Let's plug in the values for this problem:
- The principal \( P \) is $2000.
- The annual interest rate \( r \) is 15%, which as a decimal is 0.15.
- The interest is compounded monthly, so \( n \) is 12.
- The time \( t \) is 8 years.
Now apply these values to the formula:
\[ A = 2000 \left(1 + \frac{0.15}{12}\right)^{12 \times 8} \]
We can calculate the interest rate per compounding period by dividing the annual interest rate by the number of compounding periods per year:
\[ \frac{0.15}{12} = 0.0125 \]
Now calculate the exponent by multiplying the number of years by the number of compounding periods per year:
\[ 12 \times 8 = 96 \]
Substitute these numbers into the compound interest formula:
\[ A = 2000 \left(1 + 0.0125\right)^{96} \]
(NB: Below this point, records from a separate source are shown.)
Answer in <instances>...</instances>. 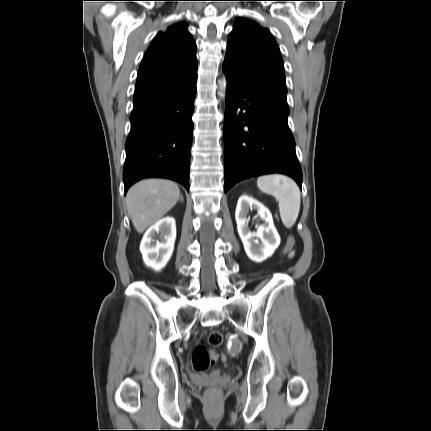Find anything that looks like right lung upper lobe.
<instances>
[{"mask_svg":"<svg viewBox=\"0 0 431 431\" xmlns=\"http://www.w3.org/2000/svg\"><path fill=\"white\" fill-rule=\"evenodd\" d=\"M197 78L196 45L184 23L159 32L141 62L133 110L166 100Z\"/></svg>","mask_w":431,"mask_h":431,"instance_id":"cb5924a9","label":"right lung upper lobe"}]
</instances>
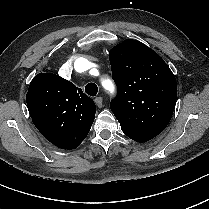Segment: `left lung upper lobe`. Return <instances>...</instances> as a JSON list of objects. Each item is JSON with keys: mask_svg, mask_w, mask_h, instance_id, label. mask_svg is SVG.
Here are the masks:
<instances>
[{"mask_svg": "<svg viewBox=\"0 0 209 209\" xmlns=\"http://www.w3.org/2000/svg\"><path fill=\"white\" fill-rule=\"evenodd\" d=\"M118 93L110 108L122 131L132 140L146 142L168 125L176 103L175 76L151 48L125 40L109 52Z\"/></svg>", "mask_w": 209, "mask_h": 209, "instance_id": "obj_1", "label": "left lung upper lobe"}]
</instances>
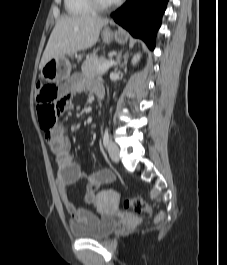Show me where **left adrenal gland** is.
<instances>
[{
    "mask_svg": "<svg viewBox=\"0 0 227 265\" xmlns=\"http://www.w3.org/2000/svg\"><path fill=\"white\" fill-rule=\"evenodd\" d=\"M120 59H121V53L117 57L116 66L120 64Z\"/></svg>",
    "mask_w": 227,
    "mask_h": 265,
    "instance_id": "1",
    "label": "left adrenal gland"
}]
</instances>
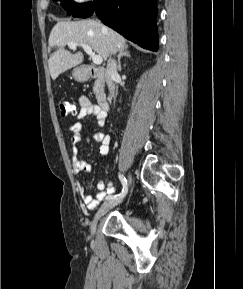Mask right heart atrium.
<instances>
[{"label": "right heart atrium", "mask_w": 243, "mask_h": 289, "mask_svg": "<svg viewBox=\"0 0 243 289\" xmlns=\"http://www.w3.org/2000/svg\"><path fill=\"white\" fill-rule=\"evenodd\" d=\"M73 1L76 2V3H79V4H83V3L90 2L92 0H73Z\"/></svg>", "instance_id": "right-heart-atrium-1"}]
</instances>
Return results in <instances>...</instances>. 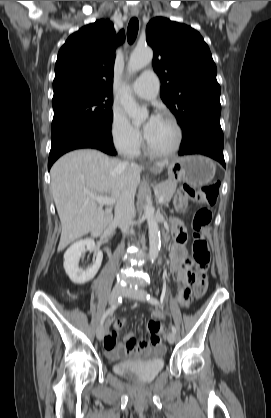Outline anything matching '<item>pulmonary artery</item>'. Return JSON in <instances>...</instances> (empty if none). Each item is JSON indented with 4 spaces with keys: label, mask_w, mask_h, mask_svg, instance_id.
<instances>
[{
    "label": "pulmonary artery",
    "mask_w": 271,
    "mask_h": 418,
    "mask_svg": "<svg viewBox=\"0 0 271 418\" xmlns=\"http://www.w3.org/2000/svg\"><path fill=\"white\" fill-rule=\"evenodd\" d=\"M132 91L144 99L155 98L159 91V80L152 70L144 71L132 84Z\"/></svg>",
    "instance_id": "e3ab8cb5"
}]
</instances>
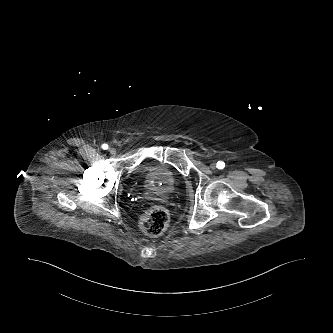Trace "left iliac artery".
Here are the masks:
<instances>
[{
  "label": "left iliac artery",
  "instance_id": "left-iliac-artery-1",
  "mask_svg": "<svg viewBox=\"0 0 333 333\" xmlns=\"http://www.w3.org/2000/svg\"><path fill=\"white\" fill-rule=\"evenodd\" d=\"M225 167V163L223 161H218L217 162V168L218 169H223Z\"/></svg>",
  "mask_w": 333,
  "mask_h": 333
}]
</instances>
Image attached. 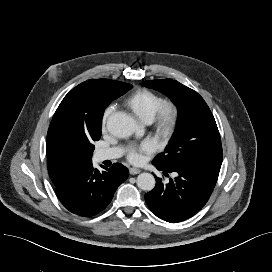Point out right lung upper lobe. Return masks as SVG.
Segmentation results:
<instances>
[{
	"label": "right lung upper lobe",
	"mask_w": 272,
	"mask_h": 272,
	"mask_svg": "<svg viewBox=\"0 0 272 272\" xmlns=\"http://www.w3.org/2000/svg\"><path fill=\"white\" fill-rule=\"evenodd\" d=\"M120 83L87 80L73 88L60 103L46 140L48 172L55 187L92 161L86 143L101 132L104 110Z\"/></svg>",
	"instance_id": "1"
}]
</instances>
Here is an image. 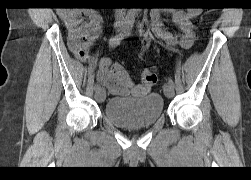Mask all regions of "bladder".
Segmentation results:
<instances>
[{
  "label": "bladder",
  "instance_id": "31cf9c89",
  "mask_svg": "<svg viewBox=\"0 0 251 180\" xmlns=\"http://www.w3.org/2000/svg\"><path fill=\"white\" fill-rule=\"evenodd\" d=\"M164 100L157 93L138 98L112 97L106 102L105 117L114 125L123 128L148 127L163 114Z\"/></svg>",
  "mask_w": 251,
  "mask_h": 180
}]
</instances>
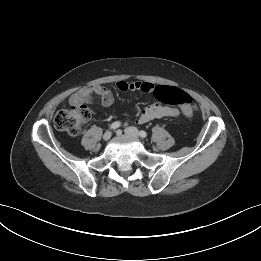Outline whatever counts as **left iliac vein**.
I'll use <instances>...</instances> for the list:
<instances>
[{
    "label": "left iliac vein",
    "mask_w": 261,
    "mask_h": 261,
    "mask_svg": "<svg viewBox=\"0 0 261 261\" xmlns=\"http://www.w3.org/2000/svg\"><path fill=\"white\" fill-rule=\"evenodd\" d=\"M125 133L129 136H132L134 138H139V131L135 127H127L125 129Z\"/></svg>",
    "instance_id": "1"
}]
</instances>
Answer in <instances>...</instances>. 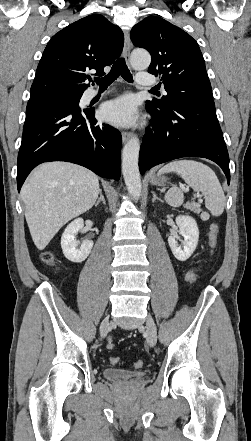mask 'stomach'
Instances as JSON below:
<instances>
[{
	"instance_id": "1",
	"label": "stomach",
	"mask_w": 251,
	"mask_h": 441,
	"mask_svg": "<svg viewBox=\"0 0 251 441\" xmlns=\"http://www.w3.org/2000/svg\"><path fill=\"white\" fill-rule=\"evenodd\" d=\"M166 181L164 176L161 175H155V174H151L150 175V182L153 185H162L164 182Z\"/></svg>"
}]
</instances>
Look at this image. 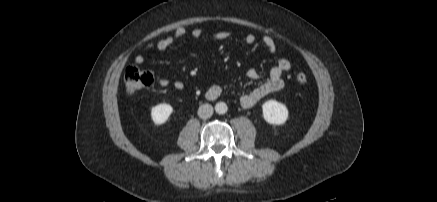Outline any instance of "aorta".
I'll return each mask as SVG.
<instances>
[{"mask_svg": "<svg viewBox=\"0 0 437 202\" xmlns=\"http://www.w3.org/2000/svg\"><path fill=\"white\" fill-rule=\"evenodd\" d=\"M228 110V107L225 102H218L215 105V111L218 114H225Z\"/></svg>", "mask_w": 437, "mask_h": 202, "instance_id": "obj_1", "label": "aorta"}]
</instances>
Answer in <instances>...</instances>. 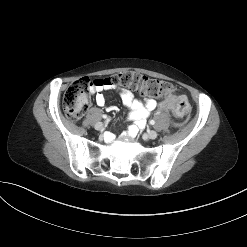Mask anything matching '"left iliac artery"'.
<instances>
[{"instance_id": "44dca946", "label": "left iliac artery", "mask_w": 247, "mask_h": 247, "mask_svg": "<svg viewBox=\"0 0 247 247\" xmlns=\"http://www.w3.org/2000/svg\"><path fill=\"white\" fill-rule=\"evenodd\" d=\"M149 123H150L151 125H154V124H155V121H154V120H150Z\"/></svg>"}]
</instances>
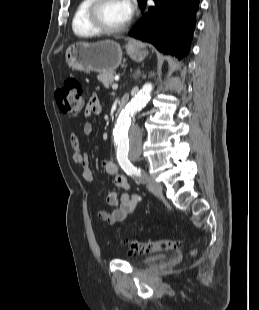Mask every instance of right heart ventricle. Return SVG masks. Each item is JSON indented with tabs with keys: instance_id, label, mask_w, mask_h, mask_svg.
Instances as JSON below:
<instances>
[{
	"instance_id": "1",
	"label": "right heart ventricle",
	"mask_w": 259,
	"mask_h": 310,
	"mask_svg": "<svg viewBox=\"0 0 259 310\" xmlns=\"http://www.w3.org/2000/svg\"><path fill=\"white\" fill-rule=\"evenodd\" d=\"M92 0H80L72 18V30L78 37L87 38L97 33L87 22V10Z\"/></svg>"
}]
</instances>
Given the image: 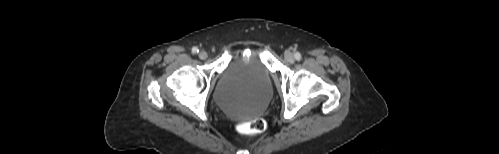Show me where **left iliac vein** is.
<instances>
[{"mask_svg":"<svg viewBox=\"0 0 499 154\" xmlns=\"http://www.w3.org/2000/svg\"><path fill=\"white\" fill-rule=\"evenodd\" d=\"M285 59L288 61V62H294L295 58H294V55L290 52V51H287L285 53Z\"/></svg>","mask_w":499,"mask_h":154,"instance_id":"4c4485c4","label":"left iliac vein"}]
</instances>
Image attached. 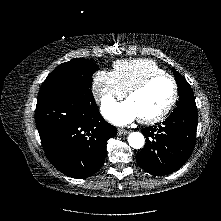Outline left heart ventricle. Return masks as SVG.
<instances>
[{
  "label": "left heart ventricle",
  "instance_id": "b2bd125f",
  "mask_svg": "<svg viewBox=\"0 0 221 221\" xmlns=\"http://www.w3.org/2000/svg\"><path fill=\"white\" fill-rule=\"evenodd\" d=\"M173 86L169 79L159 78L144 90L131 95L128 100L139 118L152 117L161 112L172 97Z\"/></svg>",
  "mask_w": 221,
  "mask_h": 221
}]
</instances>
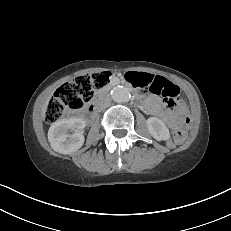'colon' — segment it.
Instances as JSON below:
<instances>
[{"label":"colon","mask_w":231,"mask_h":231,"mask_svg":"<svg viewBox=\"0 0 231 231\" xmlns=\"http://www.w3.org/2000/svg\"><path fill=\"white\" fill-rule=\"evenodd\" d=\"M110 77V72L102 71L79 76L72 81L64 83L58 88L56 94L49 102L45 112V120L53 123L59 120L68 110L76 111L82 109L93 99L98 91L108 85ZM132 77L135 80L140 79L138 75ZM177 93L175 86H168L164 90L163 95L172 100L177 96ZM187 124V118L181 115L174 129V138L171 145H175L185 139Z\"/></svg>","instance_id":"5ec220e1"}]
</instances>
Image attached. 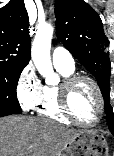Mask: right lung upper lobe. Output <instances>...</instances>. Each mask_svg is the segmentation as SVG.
Instances as JSON below:
<instances>
[{
    "mask_svg": "<svg viewBox=\"0 0 114 156\" xmlns=\"http://www.w3.org/2000/svg\"><path fill=\"white\" fill-rule=\"evenodd\" d=\"M29 18L23 0L0 9V63L25 67L30 58Z\"/></svg>",
    "mask_w": 114,
    "mask_h": 156,
    "instance_id": "right-lung-upper-lobe-1",
    "label": "right lung upper lobe"
}]
</instances>
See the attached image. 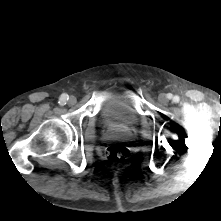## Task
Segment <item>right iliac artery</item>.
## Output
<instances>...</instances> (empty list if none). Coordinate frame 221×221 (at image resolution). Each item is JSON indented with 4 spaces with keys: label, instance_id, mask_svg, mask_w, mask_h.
Wrapping results in <instances>:
<instances>
[{
    "label": "right iliac artery",
    "instance_id": "1",
    "mask_svg": "<svg viewBox=\"0 0 221 221\" xmlns=\"http://www.w3.org/2000/svg\"><path fill=\"white\" fill-rule=\"evenodd\" d=\"M69 96L67 94H62L60 99H59V104L61 106L65 105L66 104V101L68 100Z\"/></svg>",
    "mask_w": 221,
    "mask_h": 221
}]
</instances>
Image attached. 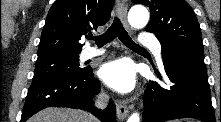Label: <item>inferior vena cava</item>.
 I'll return each mask as SVG.
<instances>
[{
	"instance_id": "obj_1",
	"label": "inferior vena cava",
	"mask_w": 221,
	"mask_h": 122,
	"mask_svg": "<svg viewBox=\"0 0 221 122\" xmlns=\"http://www.w3.org/2000/svg\"><path fill=\"white\" fill-rule=\"evenodd\" d=\"M108 96L104 93H100L95 100V106L100 109H104L108 105Z\"/></svg>"
}]
</instances>
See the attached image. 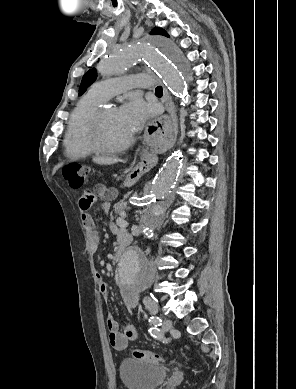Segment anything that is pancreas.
<instances>
[{
  "label": "pancreas",
  "instance_id": "obj_1",
  "mask_svg": "<svg viewBox=\"0 0 296 389\" xmlns=\"http://www.w3.org/2000/svg\"><path fill=\"white\" fill-rule=\"evenodd\" d=\"M129 206L126 201L121 200L114 205V212L120 216H125V210H128Z\"/></svg>",
  "mask_w": 296,
  "mask_h": 389
}]
</instances>
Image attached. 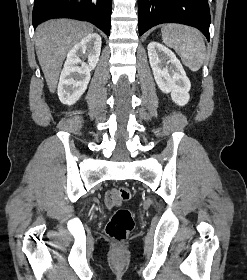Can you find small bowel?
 Listing matches in <instances>:
<instances>
[{"instance_id": "obj_1", "label": "small bowel", "mask_w": 247, "mask_h": 280, "mask_svg": "<svg viewBox=\"0 0 247 280\" xmlns=\"http://www.w3.org/2000/svg\"><path fill=\"white\" fill-rule=\"evenodd\" d=\"M105 203L107 206L112 207L116 205L118 202L114 199V190L107 192L105 196Z\"/></svg>"}]
</instances>
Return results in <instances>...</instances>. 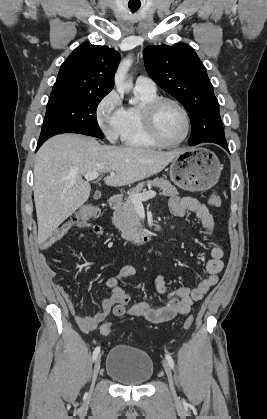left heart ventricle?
Listing matches in <instances>:
<instances>
[{
    "instance_id": "1",
    "label": "left heart ventricle",
    "mask_w": 267,
    "mask_h": 419,
    "mask_svg": "<svg viewBox=\"0 0 267 419\" xmlns=\"http://www.w3.org/2000/svg\"><path fill=\"white\" fill-rule=\"evenodd\" d=\"M157 128L167 142L181 139L185 132V121L179 108L171 103L163 104L157 113Z\"/></svg>"
}]
</instances>
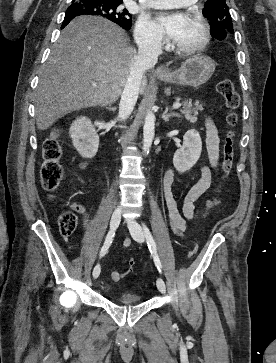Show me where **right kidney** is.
Masks as SVG:
<instances>
[{
	"label": "right kidney",
	"instance_id": "right-kidney-1",
	"mask_svg": "<svg viewBox=\"0 0 276 363\" xmlns=\"http://www.w3.org/2000/svg\"><path fill=\"white\" fill-rule=\"evenodd\" d=\"M70 137L75 149L83 158H93L99 147V136L87 117H79L73 121Z\"/></svg>",
	"mask_w": 276,
	"mask_h": 363
}]
</instances>
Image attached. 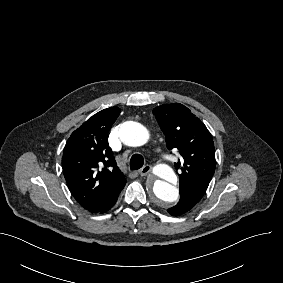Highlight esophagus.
<instances>
[{
	"label": "esophagus",
	"mask_w": 283,
	"mask_h": 283,
	"mask_svg": "<svg viewBox=\"0 0 283 283\" xmlns=\"http://www.w3.org/2000/svg\"><path fill=\"white\" fill-rule=\"evenodd\" d=\"M152 171V167L150 165H145L144 167H142L140 170H138V173L141 176H146L147 174H149Z\"/></svg>",
	"instance_id": "obj_1"
}]
</instances>
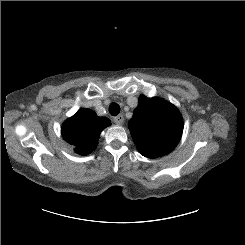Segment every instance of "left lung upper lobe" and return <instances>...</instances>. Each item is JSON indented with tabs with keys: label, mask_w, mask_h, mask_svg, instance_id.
I'll return each instance as SVG.
<instances>
[{
	"label": "left lung upper lobe",
	"mask_w": 245,
	"mask_h": 245,
	"mask_svg": "<svg viewBox=\"0 0 245 245\" xmlns=\"http://www.w3.org/2000/svg\"><path fill=\"white\" fill-rule=\"evenodd\" d=\"M129 129L141 155L157 158L170 153L179 143L183 119L168 101L141 95L129 121Z\"/></svg>",
	"instance_id": "obj_1"
}]
</instances>
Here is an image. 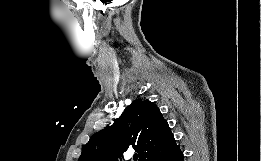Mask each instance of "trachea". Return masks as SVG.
Listing matches in <instances>:
<instances>
[{
    "label": "trachea",
    "instance_id": "trachea-1",
    "mask_svg": "<svg viewBox=\"0 0 261 161\" xmlns=\"http://www.w3.org/2000/svg\"><path fill=\"white\" fill-rule=\"evenodd\" d=\"M137 158H138V156H137V154H135V155L133 156L134 161H137Z\"/></svg>",
    "mask_w": 261,
    "mask_h": 161
}]
</instances>
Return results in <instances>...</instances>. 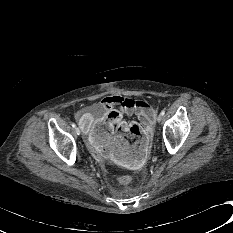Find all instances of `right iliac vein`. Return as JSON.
<instances>
[{
  "label": "right iliac vein",
  "mask_w": 233,
  "mask_h": 233,
  "mask_svg": "<svg viewBox=\"0 0 233 233\" xmlns=\"http://www.w3.org/2000/svg\"><path fill=\"white\" fill-rule=\"evenodd\" d=\"M75 133H76L77 135H80V129H79L78 127H75Z\"/></svg>",
  "instance_id": "1"
}]
</instances>
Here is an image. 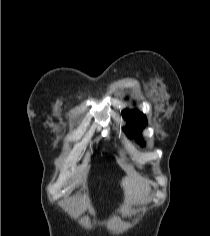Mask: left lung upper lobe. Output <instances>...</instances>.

\[ A = 2000 \left(1.0125\right)^{96} \]
To find out the numerical value of \( A \), we need to calculate \( (1.0125)^{96} \). To do this without rounding intermediate calculations, you can use a calculator:
\[ (1.0125)^{96} \approx 3.387417943 \] (without rounding the intermediate calculation)
Now multiply this by the principal:
\[ A = 2000 \times 3.387417943 \]
\[ A \approx 6774.835886 \]
Now round off the amount to the nearest penny:
\[ A \approx \$6774.84 \]
So, after 8 years, with a 15% annual interest rate compounded monthly and no payments made, the amount due would be approximately $6774.84.